C++ - Unicode Encoding Conversions with STL Strings and Win32 APIs | Microsoft Docs
UTF-8, as its name suggests, uses 8-bit code units.
UTF-16 uses 16-bit code units.
I know UTF-32 exists UTF-32 - Wikipedia but I dont think windows supports it.
C++ - Unicode Encoding Conversions with STL Strings and Win32 APIs | Microsoft Docs
There is actually another Unicode encoding, which is less well-known and less used in practice than its siblings: UTF-32. As its name clearly suggests, it’s based on 32-bit code units. So a GCC/Linux 32-bit wchar_t is a good candidate for the UTF-32 encoding on the Linux platform.
This ambiguity on the size of wchar_t determines a consequent lack of portability of C++ code based on it (including the std::wstring class itself). On the other hand, std::string, which is char-based, is portable. However, from a practical perspective, it’s worth noting that the use of wstring to store UTF-16 encoded text is just fine in Windows-specific C++ code.
It’s worth noting that the C++ standard doesn’t specify the size of the wchar_t type, so while it amounts to 16 bits with the Visual C++ compiler, other C++ compilers are free to use different sizes. And, in fact, the size of wchar_t defined by the GNU GCC C++ compiler on Linux is 32 bits. Because the wchar_t type has different sizes on different compilers and platforms, the std::wstring class, which is based on that type, is non-portable. In other words, wstring can be used to store Unicode text encoded in UTF-16 on Windows with the Visual C++ compiler (where the size of wchar_t is 16 bits), but not on Linux with the GCC C++ compiler, which defines a different-sized 32-bit wchar_t type.

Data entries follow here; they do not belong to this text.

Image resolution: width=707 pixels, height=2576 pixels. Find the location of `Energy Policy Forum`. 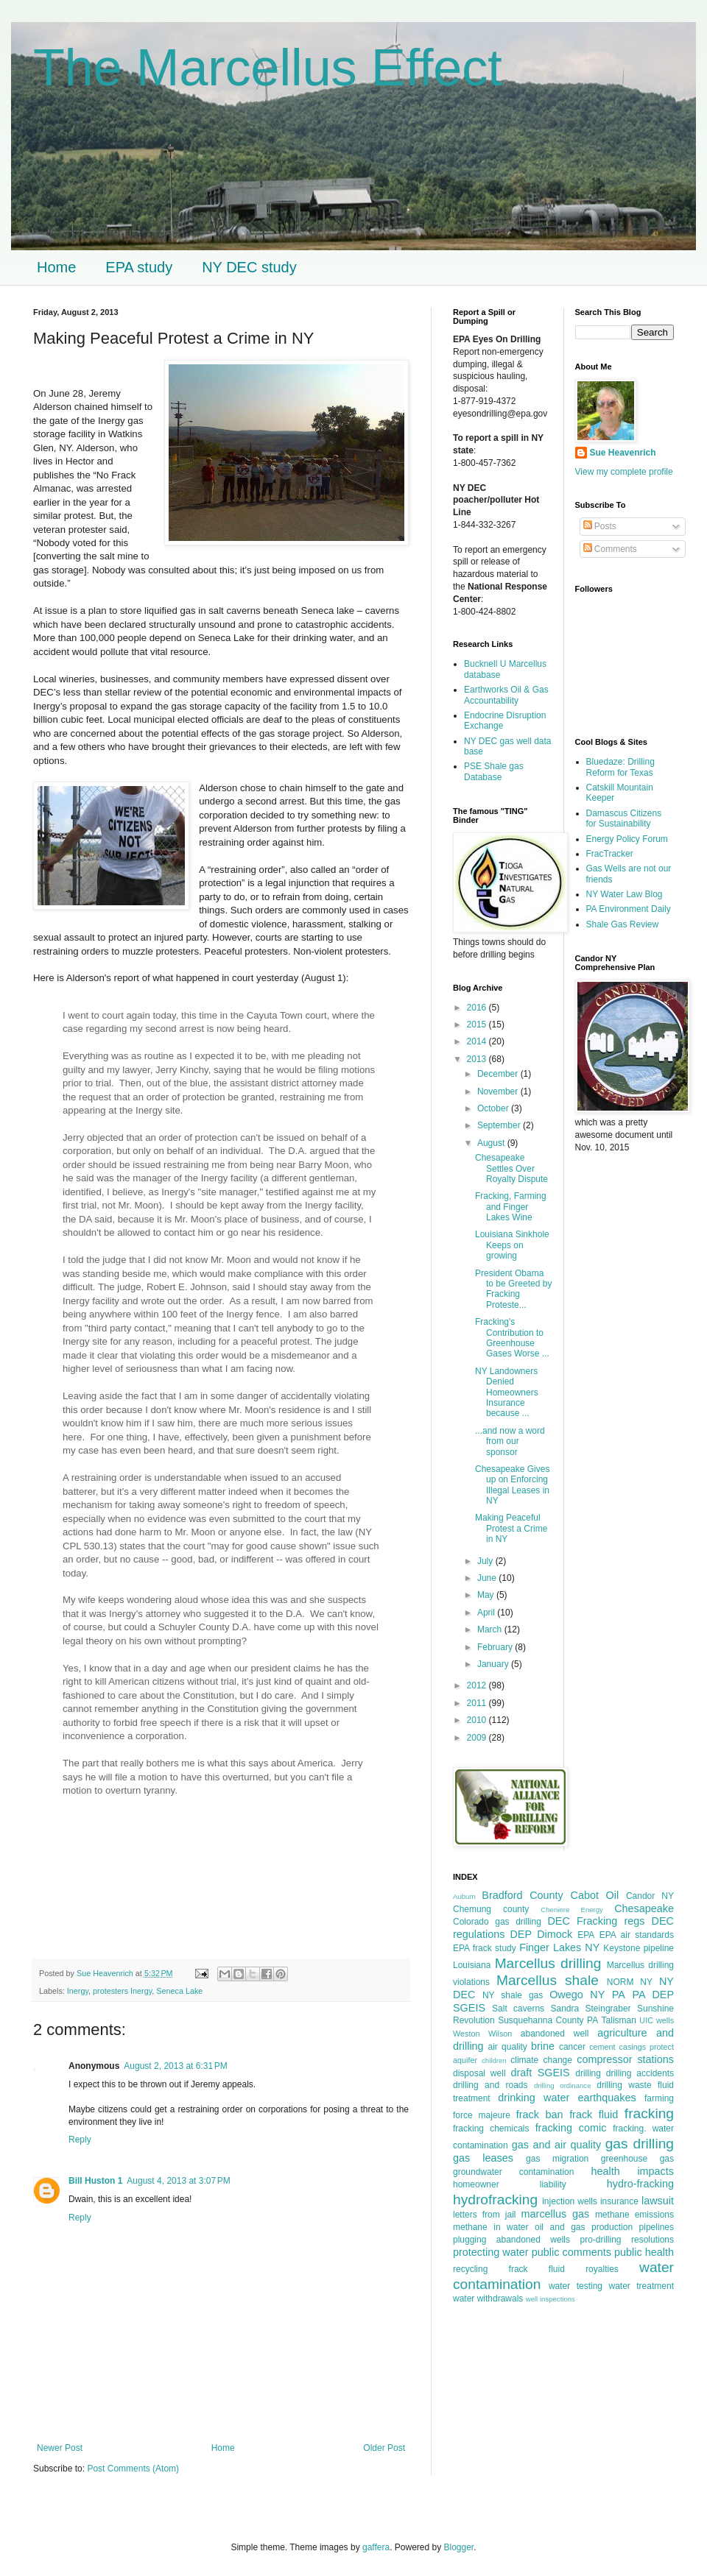

Energy Policy Forum is located at coordinates (627, 839).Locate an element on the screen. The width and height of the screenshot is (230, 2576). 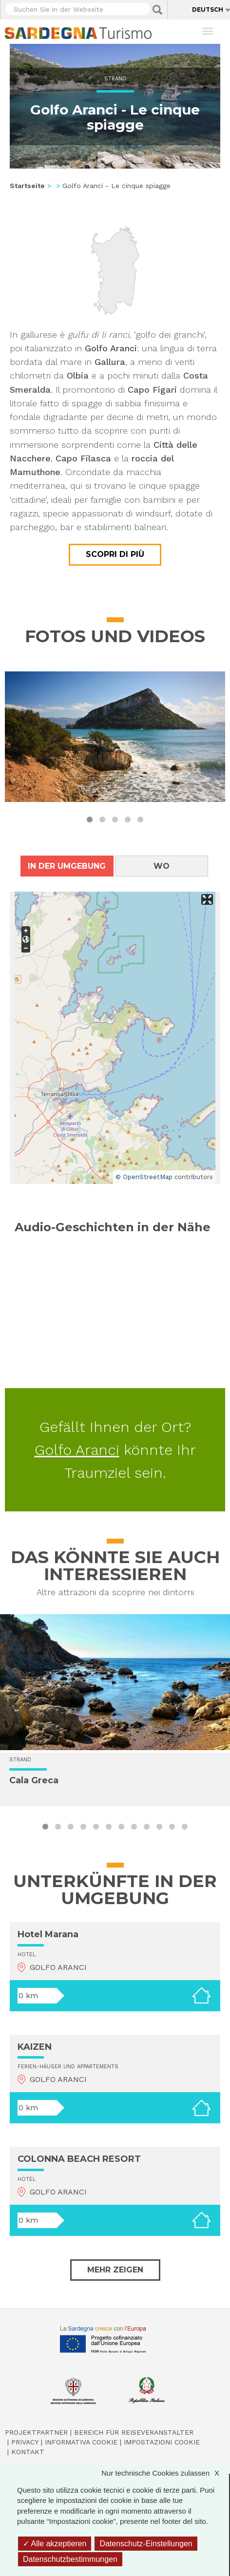
Datenschutz-Einstellungen [Datenschutz-Einstellungen (modales Fenster)] is located at coordinates (145, 2543).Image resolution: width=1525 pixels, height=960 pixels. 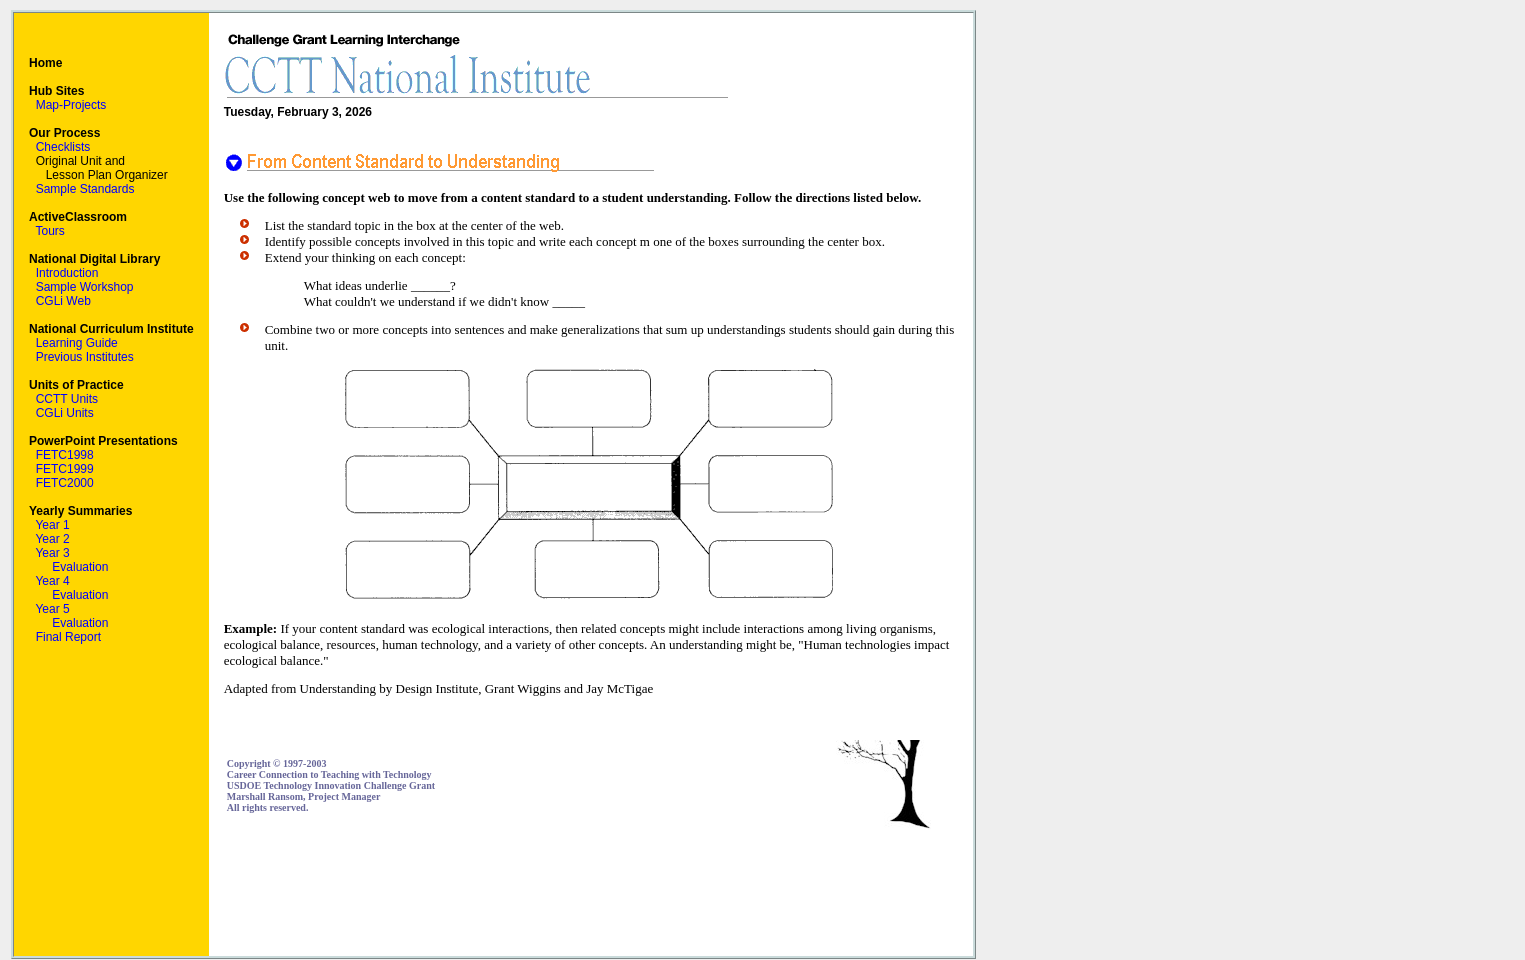 What do you see at coordinates (65, 483) in the screenshot?
I see `FETC2000` at bounding box center [65, 483].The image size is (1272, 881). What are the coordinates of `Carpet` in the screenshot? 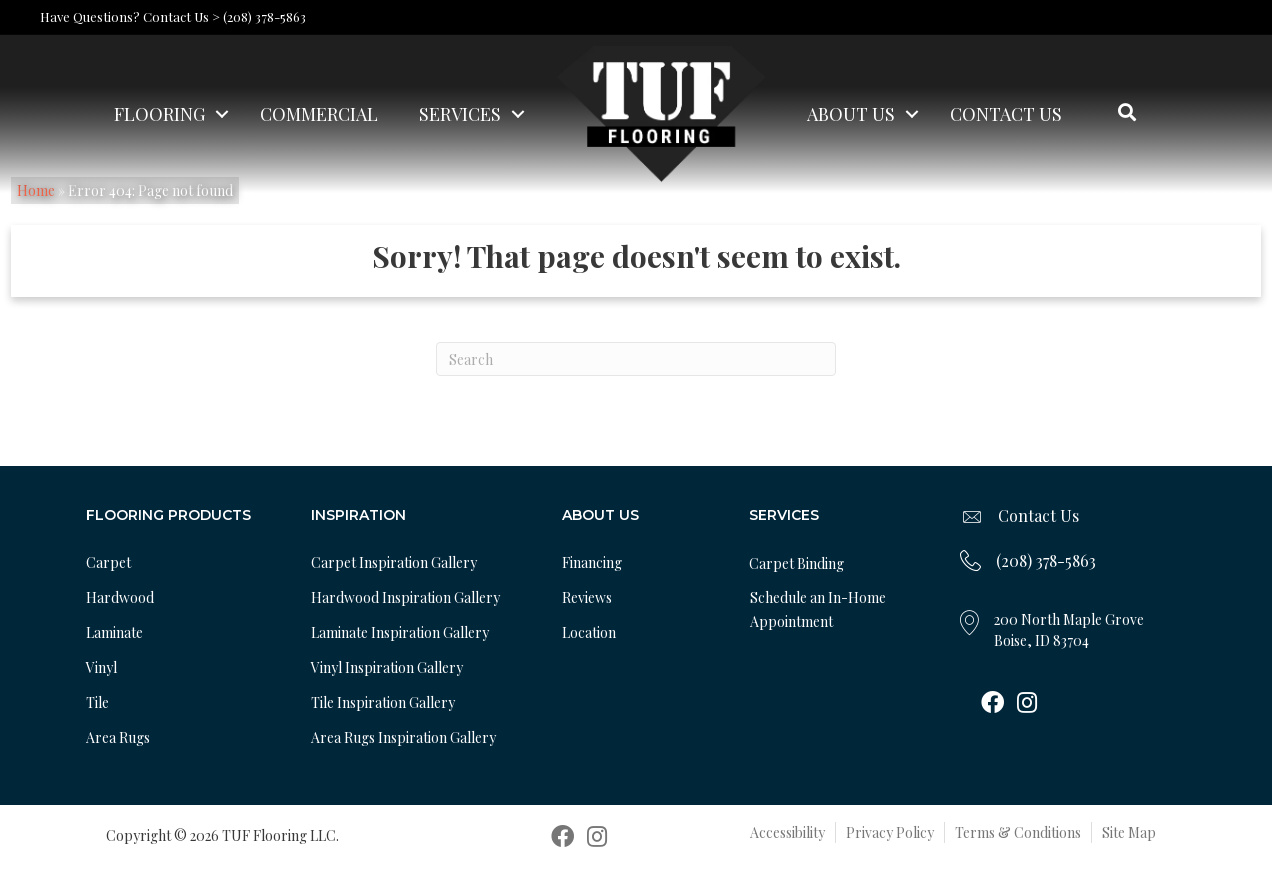 It's located at (108, 562).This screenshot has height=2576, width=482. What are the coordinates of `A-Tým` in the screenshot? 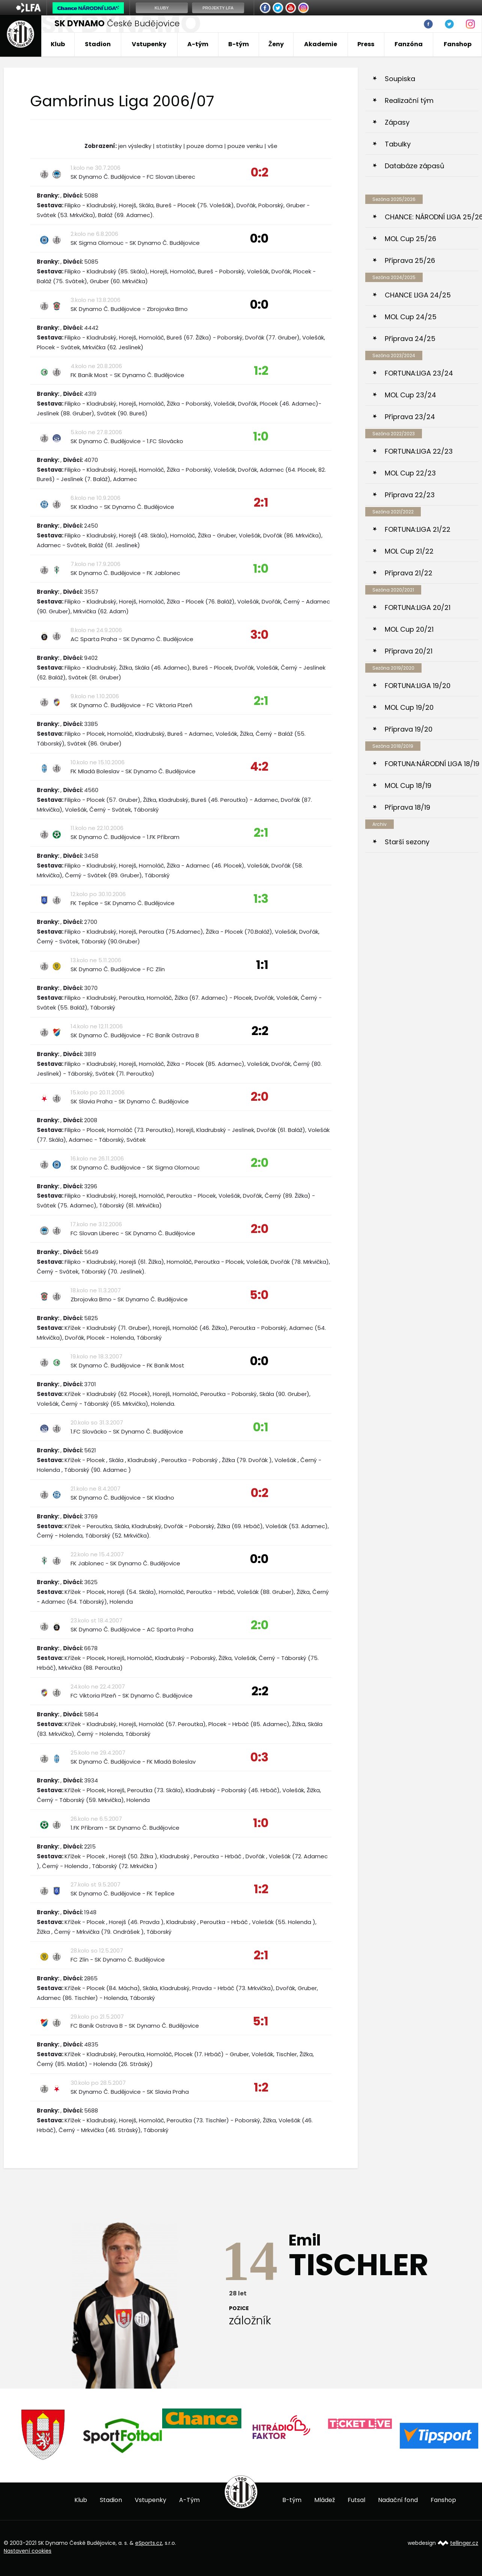 It's located at (189, 2500).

Here the MS wchar_t is defined as a 16bit value
char, wchar_t, char8_t, char16_t, char32_t | Microsoft Docs
The wchar_t
type is an implementation-defined wide character type. In the Microsoft compiler, it represents a 16-bit wide character used to store Unicode encoded as UTF-16LE, the native character type on Windows operating systems.
So all in all, I dont think we have much of a choice over whether we want that structure or not.